The USD/MXN has edged lower and hovers around the 17.00 figure, threatening to extend its losses below the latter. Momentum favors sellers, as depicted by the Relative Strength Index (RSI) standing in bearish territory. If they reclaim 17.00, the first support would be the year-to-date low of 16.78, followed by the 2023 low of 16.62.

Conversely, if buyers keep the exchange rate above 17.00, that will keep them hopeful for higher prices, though they must reclaim the 50-day Simple Moving Average (SMA) standing at 17.06. A breach of the latter will expose the 17.20 area, followed by the 200-day SMA at 17.25 and the 100-day SMA at 17.30.

USD/MXN Price Action – Daily Chart

Mexican Peso FAQs

What key factors drive the Mexican Peso?

The Mexican Peso (MXN) is the most traded currency among its Latin American peers. Its value is broadly determined by the performance of the Mexican economy, the country’s central bank’s policy, the amount of foreign investment in the country and even the levels of remittances sent by Mexicans who live abroad, particularly in the United States.
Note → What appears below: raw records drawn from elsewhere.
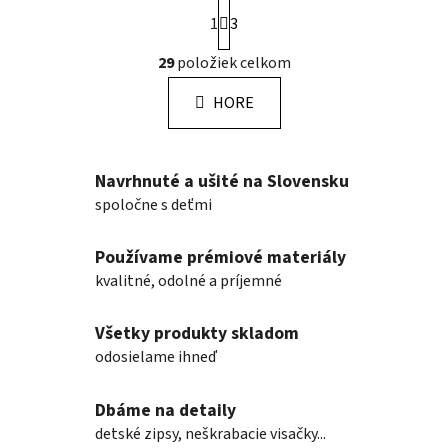
S
1
3
t
r
O
29
položiek celkom
á
v
n
l
k
HORE
á
o
d
v
a
a
n
c
Navrhnuté a ušité na Slovensku
i
i
spoločne s deťmi
e
e
p
Používame prémiové materiály
r
kvalitné, odolné a príjemné
v
k
y
Všetky produkty skladom
v
odosielame ihneď
ý
p
Dbáme na detaily
i
detské zipsy, neškrabacie visačky...
s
Geopolitical trends can also move MXN: for example, the process of nearshoring – or the decision by some firms to relocate manufacturing capacity and supply chains closer to their home countries – is also seen as a catalyst for the Mexican currency as the country is considered a key manufacturing hub in the American continent. Another catalyst for MXN is Oil prices as Mexico is a key exporter of the commodity.

How do decisions of the Banxico impact the Mexican Peso?

The main objective of Mexico’s central bank, also known as Banxico, is to maintain inflation at low and stable levels (at or close to its target of 3%, the midpoint in a tolerance band of between 2% and 4%). To this end, the bank sets an appropriate level of interest rates. When inflation is too high, Banxico will attempt to tame it by raising interest rates, making it more expensive for households and businesses to borrow money, thus cooling demand and the overall economy. Higher interest rates are generally positive for the Mexican Peso (MXN) as they lead to higher yields, making the country a more attractive place for investors. On the contrary, lower interest rates tend to weaken MXN.

How does economic data influence the value of the Mexican Peso?

Macroeconomic data releases are key to assess the state of the economy and can have an impact on the Mexican Peso (MXN) valuation. A strong Mexican economy, based on high economic growth, low unemployment and high confidence is good for MXN. Not only does it attract more foreign investment but it may encourage the Bank of Mexico (Banxico) to increase interest rates, particularly if this strength comes together with elevated inflation. However, if economic data is weak, MXN is likely to depreciate.

How does broader risk sentiment impact the Mexican Peso?

As an emerging-market currency, the Mexican Peso (MXN) tends to strive during risk-on periods, or when investors perceive that broader market risks are low and thus are eager to engage with investments that carry a higher risk. Conversely, MXN tends to weaken at times of market turbulence or economic uncertainty as investors tend to sell higher-risk assets and flee to the more-stable safe havens.